Baseball might no longer be America's favorite pastime, having conceded that ground to football long ago, but it's still Japan's. And now, thanks to Data Driven Gamer, I've played takes on both sports by video game developers in both countries.

If 10-Yard Fight was an oddly playing counterpart to my post on Computer Quarterback, then Nintendo's Baseball is a comparatively straightforward counterpart to Computer Baseball. As one might surmise from the target platforms, developing companies, and even their titles, one's a hardcore strategy sim where stats dictate everything, and the other a casual arcade-style game where strategy is minimal and stats don't even exist, as the teams and players are all identical. This one does, at least, seem to more or less follow the rules and flow of baseball, certainly with more accuracy than how 10-Yard Fight portrayed football.

Baseball is among the first Nintendo games made specifically for the Famicom. Its launch titles, which I covered a few months ago, were all ports of their major arcade platformers, and the year also saw two educational spinoffs, and Othello and Mahjong cartridges, which may be based on Computer TV Game and Computer Mahjong, respectively. Only Baseball appears to be a Famicom original, unless we take the view that this game is just an adaptation of Gunpei Yokoi's Ultra Machine.

As Baseball supports two players - it would be weird if it didn't - I played a game with "B." We played the U.S. version, which as far as I can tell differs from the original Japanese version only by team names, showing TOP/BOT on the inning display, and by measuring pitches in mph instead of km/h.

 

I went with the team "A" and he picked "P." Athletics and Phillies, maybe? The only difference it makes is the uniform colors.

The core mechanic of Baseball, as in the sport, is the duel between the pitcher and batter, and everything else is peripheral. You don't even have any control over the fielders except for passes, and the runners similarly act on their own, though they can be manually advanced. The pitcher pitches with the A button, special pitches can be selected by holding a direction on the d-pad beforehand, and the batter bats with a well-timed A press.

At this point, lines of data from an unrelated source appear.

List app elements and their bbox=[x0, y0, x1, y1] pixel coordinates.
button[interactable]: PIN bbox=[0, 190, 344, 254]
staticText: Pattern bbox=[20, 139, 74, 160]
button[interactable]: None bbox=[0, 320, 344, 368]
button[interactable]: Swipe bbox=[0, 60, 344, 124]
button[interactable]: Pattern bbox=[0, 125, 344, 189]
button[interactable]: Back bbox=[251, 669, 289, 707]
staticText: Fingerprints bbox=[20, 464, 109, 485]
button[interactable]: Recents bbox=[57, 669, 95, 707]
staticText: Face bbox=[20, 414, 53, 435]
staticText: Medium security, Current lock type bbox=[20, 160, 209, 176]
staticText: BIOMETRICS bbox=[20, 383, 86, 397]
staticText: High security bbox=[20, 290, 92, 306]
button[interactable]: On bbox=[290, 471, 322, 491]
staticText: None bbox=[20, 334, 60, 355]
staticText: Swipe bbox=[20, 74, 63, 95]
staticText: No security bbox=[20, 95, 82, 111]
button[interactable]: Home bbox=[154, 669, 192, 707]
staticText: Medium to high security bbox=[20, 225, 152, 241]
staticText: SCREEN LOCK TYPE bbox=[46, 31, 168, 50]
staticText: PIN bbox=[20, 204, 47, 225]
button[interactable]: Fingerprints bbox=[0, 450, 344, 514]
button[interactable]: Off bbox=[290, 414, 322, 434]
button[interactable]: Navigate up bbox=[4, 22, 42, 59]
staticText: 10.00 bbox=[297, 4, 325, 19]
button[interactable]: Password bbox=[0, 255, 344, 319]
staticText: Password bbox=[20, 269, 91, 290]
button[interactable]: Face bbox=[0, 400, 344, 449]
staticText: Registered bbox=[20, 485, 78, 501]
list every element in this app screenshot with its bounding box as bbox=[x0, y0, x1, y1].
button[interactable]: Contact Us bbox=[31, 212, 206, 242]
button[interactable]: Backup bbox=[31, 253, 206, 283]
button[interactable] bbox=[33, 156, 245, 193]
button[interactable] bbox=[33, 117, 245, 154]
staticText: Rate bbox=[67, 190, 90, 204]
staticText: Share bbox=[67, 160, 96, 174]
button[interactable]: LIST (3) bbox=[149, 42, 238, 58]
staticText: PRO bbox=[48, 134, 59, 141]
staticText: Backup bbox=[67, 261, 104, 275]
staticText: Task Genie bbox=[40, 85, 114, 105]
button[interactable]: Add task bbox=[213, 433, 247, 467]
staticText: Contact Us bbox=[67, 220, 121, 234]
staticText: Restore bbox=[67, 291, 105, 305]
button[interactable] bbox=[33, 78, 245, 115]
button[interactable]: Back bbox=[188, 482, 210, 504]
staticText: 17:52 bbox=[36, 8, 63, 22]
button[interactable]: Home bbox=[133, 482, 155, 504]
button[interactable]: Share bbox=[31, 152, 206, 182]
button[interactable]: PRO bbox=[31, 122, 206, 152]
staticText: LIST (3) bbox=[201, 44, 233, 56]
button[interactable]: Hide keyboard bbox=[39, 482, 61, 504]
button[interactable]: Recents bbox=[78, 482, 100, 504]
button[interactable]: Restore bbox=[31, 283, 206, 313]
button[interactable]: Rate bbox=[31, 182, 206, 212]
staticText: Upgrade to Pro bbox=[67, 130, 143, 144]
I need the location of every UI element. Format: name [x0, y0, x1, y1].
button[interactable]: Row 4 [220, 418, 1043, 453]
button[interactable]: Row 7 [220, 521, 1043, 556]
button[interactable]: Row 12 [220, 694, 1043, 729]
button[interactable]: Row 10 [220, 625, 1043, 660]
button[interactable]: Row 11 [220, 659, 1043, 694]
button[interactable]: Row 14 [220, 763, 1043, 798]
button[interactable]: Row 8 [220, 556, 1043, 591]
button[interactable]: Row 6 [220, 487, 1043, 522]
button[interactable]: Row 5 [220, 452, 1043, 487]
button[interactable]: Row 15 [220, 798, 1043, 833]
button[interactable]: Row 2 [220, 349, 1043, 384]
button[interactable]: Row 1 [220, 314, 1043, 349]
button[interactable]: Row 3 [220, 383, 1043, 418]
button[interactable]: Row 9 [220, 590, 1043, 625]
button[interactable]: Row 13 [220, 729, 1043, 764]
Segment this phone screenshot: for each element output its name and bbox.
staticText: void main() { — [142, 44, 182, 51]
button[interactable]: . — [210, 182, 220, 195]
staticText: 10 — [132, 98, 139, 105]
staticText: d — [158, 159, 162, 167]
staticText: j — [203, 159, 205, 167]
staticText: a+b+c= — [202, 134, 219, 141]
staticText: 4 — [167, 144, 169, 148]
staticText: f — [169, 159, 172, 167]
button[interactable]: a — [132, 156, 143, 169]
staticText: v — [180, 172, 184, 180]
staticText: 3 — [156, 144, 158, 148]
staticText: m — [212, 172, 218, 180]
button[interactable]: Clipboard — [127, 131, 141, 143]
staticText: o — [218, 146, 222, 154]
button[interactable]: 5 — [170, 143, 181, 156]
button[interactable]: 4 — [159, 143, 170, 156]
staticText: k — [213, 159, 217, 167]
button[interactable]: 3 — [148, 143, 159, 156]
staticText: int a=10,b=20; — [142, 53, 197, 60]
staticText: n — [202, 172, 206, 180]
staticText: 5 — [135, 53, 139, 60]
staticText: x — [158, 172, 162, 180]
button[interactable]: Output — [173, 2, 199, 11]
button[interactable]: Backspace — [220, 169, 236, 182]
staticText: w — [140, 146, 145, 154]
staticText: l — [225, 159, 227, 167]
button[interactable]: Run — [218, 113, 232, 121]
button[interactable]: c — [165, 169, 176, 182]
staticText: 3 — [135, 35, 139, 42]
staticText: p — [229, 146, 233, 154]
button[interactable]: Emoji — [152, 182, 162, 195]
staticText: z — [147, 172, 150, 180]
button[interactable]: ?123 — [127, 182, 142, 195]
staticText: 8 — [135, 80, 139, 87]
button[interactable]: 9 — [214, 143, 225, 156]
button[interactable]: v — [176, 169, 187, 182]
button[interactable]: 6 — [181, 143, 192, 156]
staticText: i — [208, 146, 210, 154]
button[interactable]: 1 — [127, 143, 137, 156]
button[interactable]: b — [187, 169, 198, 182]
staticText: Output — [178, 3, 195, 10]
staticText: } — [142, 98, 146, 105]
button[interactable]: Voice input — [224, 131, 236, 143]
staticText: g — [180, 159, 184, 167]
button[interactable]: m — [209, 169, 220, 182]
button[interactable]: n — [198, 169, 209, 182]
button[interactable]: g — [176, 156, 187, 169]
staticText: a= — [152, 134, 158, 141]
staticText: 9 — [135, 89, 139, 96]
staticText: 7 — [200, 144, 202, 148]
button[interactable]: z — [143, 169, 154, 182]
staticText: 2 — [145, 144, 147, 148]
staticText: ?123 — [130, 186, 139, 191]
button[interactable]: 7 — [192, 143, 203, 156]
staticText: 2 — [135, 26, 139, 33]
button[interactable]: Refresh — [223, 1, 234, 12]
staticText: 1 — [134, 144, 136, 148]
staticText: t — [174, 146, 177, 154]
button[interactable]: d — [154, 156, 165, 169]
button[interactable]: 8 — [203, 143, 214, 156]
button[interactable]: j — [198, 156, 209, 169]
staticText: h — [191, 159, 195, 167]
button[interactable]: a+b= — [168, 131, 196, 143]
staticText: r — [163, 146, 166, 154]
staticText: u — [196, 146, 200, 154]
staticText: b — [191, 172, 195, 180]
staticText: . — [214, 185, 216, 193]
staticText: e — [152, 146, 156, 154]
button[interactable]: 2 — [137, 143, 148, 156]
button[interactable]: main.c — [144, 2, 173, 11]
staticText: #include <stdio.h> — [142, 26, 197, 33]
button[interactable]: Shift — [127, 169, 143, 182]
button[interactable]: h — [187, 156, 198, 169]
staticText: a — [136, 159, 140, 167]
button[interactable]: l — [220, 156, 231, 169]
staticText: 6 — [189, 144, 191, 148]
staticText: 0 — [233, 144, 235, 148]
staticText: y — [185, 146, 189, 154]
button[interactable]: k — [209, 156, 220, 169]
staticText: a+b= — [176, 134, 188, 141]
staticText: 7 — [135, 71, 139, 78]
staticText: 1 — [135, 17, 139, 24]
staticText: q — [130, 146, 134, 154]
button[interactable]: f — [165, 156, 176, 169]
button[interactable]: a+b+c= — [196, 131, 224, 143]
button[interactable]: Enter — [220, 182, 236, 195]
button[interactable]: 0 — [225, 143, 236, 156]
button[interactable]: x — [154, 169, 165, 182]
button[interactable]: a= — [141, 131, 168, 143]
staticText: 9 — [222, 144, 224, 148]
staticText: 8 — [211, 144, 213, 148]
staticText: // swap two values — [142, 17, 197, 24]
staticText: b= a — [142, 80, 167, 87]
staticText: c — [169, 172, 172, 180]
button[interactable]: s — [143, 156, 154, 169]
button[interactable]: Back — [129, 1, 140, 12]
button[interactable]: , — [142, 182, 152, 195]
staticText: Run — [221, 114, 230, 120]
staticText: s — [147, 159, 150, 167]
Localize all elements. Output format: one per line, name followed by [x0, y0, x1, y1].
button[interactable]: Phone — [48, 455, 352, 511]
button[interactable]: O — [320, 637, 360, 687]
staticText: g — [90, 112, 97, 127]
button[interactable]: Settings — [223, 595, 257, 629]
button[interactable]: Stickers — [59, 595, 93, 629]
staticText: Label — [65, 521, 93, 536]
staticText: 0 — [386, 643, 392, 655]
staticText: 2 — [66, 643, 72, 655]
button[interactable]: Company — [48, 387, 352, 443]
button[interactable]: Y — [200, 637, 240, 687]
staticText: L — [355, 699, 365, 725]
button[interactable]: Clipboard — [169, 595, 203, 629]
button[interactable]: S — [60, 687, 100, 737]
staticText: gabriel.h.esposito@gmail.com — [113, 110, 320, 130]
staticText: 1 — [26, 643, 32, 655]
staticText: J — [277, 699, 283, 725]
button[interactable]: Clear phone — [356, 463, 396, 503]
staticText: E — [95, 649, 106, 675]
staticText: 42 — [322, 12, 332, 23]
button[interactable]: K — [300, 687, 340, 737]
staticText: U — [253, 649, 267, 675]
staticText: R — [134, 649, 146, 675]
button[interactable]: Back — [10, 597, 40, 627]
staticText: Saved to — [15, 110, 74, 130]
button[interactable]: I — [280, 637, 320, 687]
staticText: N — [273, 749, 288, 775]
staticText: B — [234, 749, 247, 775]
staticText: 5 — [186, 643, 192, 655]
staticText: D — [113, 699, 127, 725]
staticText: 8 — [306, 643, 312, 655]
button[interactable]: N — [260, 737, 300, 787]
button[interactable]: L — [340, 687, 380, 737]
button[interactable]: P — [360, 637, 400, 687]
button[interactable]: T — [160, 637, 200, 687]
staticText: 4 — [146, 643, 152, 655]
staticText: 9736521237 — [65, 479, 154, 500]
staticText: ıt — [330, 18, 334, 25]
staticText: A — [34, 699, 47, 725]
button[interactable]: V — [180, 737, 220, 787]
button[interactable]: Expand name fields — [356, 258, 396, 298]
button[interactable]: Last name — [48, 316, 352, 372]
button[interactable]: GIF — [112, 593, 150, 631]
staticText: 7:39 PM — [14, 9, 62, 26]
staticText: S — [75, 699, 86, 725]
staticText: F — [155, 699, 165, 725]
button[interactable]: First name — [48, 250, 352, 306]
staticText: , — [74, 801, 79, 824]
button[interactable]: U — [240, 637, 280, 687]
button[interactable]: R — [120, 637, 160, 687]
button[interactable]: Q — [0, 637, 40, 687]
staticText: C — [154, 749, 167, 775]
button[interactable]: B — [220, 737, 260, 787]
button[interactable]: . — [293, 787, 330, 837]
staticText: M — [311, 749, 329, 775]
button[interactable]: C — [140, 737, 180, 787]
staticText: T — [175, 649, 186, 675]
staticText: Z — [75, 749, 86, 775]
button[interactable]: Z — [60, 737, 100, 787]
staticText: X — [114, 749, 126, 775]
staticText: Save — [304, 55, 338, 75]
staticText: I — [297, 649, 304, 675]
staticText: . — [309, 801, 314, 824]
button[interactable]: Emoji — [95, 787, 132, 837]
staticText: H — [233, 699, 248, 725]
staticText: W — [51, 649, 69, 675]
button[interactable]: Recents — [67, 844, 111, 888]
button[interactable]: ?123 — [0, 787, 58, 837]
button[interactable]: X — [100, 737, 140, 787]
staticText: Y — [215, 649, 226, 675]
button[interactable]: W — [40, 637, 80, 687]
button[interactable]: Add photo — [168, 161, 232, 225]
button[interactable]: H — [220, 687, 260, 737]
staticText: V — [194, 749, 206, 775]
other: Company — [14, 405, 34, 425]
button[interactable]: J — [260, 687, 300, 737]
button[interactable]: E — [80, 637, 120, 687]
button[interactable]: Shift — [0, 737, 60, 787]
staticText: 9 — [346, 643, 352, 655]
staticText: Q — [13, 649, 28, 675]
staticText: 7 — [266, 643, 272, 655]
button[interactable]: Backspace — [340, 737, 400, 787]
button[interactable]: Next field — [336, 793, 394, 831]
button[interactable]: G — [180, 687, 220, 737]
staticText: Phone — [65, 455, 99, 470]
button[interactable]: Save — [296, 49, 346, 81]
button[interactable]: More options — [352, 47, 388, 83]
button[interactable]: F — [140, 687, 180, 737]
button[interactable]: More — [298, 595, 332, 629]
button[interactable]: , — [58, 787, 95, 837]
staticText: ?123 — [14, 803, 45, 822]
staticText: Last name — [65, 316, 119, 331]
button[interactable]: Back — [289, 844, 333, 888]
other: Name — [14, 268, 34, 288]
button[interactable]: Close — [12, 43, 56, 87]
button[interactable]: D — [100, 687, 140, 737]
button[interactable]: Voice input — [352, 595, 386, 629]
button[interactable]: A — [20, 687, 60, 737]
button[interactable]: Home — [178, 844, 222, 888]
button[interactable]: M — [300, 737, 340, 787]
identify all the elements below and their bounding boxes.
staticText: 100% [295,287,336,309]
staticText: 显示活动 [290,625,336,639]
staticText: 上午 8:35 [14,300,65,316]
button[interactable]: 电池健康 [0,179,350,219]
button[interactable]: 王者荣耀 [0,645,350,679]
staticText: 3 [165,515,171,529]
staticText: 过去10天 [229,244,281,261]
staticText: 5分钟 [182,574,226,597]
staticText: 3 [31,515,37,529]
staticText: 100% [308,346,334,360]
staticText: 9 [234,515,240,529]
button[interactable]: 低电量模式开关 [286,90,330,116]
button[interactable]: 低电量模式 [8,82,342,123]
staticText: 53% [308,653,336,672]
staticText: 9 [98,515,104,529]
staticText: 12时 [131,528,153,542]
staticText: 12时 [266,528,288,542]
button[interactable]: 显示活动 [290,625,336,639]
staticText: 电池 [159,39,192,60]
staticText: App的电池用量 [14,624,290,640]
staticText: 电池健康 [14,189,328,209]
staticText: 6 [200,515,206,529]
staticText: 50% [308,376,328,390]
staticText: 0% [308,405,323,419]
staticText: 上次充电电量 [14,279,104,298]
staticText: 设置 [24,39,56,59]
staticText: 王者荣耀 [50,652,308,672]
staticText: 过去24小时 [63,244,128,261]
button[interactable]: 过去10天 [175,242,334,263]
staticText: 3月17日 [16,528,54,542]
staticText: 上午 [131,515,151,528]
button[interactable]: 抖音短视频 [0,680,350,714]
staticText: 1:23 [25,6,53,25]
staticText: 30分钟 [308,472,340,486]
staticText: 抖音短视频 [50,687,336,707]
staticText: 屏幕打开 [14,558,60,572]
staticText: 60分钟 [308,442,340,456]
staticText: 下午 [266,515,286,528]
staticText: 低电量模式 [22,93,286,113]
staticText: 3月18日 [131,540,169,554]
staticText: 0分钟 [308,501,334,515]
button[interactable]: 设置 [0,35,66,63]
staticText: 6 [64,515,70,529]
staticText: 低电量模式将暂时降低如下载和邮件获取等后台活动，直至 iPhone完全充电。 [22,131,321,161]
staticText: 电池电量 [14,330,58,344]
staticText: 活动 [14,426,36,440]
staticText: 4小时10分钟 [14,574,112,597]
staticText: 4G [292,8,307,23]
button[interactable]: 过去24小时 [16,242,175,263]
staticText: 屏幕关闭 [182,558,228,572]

Once the ball flies, the runners advance based on the situation - aggressively when there are two outs, cautiously on grounders, sticking put on flies, while the fielders go for the ball on their own, sometimes to a hilariously inept effort. Once someone catches it, it may be passed to a baseman with the B button, holding the corresponding direction on the D-pad first (down for home, right for first base, etc.). Runners may likewise be manually advanced with the B button, first holding the direction corresponding to their starting base (or down to advance them all), and may attempt steals by doing this early.


"B" trounced me thoroughly in an 11-5 game. I'd like to think that I got unlucky with poor-performing outfielders that I couldn't control, but fact is, he pitched a better game than me, and my fielders had more chances to screw up. He was especially fond of "pitching around," and too often I'd instinctively chase and miss a pitch I had no chance of hitting, turning a ball into a strike. Consequently, he got more chances to score, and did.

Here's a montage of the game's worst moments of Keystone Cops grade fielding.


 GAB rating: Average. I'm not a baseball fan, so this game wasn't going to rate very highly in the first place, but we both enjoyed the game while it lasted. It's obviously pretty simplistic, lacking stats, pitcher fatigue, or much in the way of strategy, but nevertheless, Baseball gets surprisingly good mileage out of its two-button control scheme. It's easy to pick up and play, offers a modicum of strategic depth, and it gets engaging when the bases are loaded at two outs. I just don't expect the simplistic fun would withstand a replay, and surely there have been far better casual baseball games released in the years since.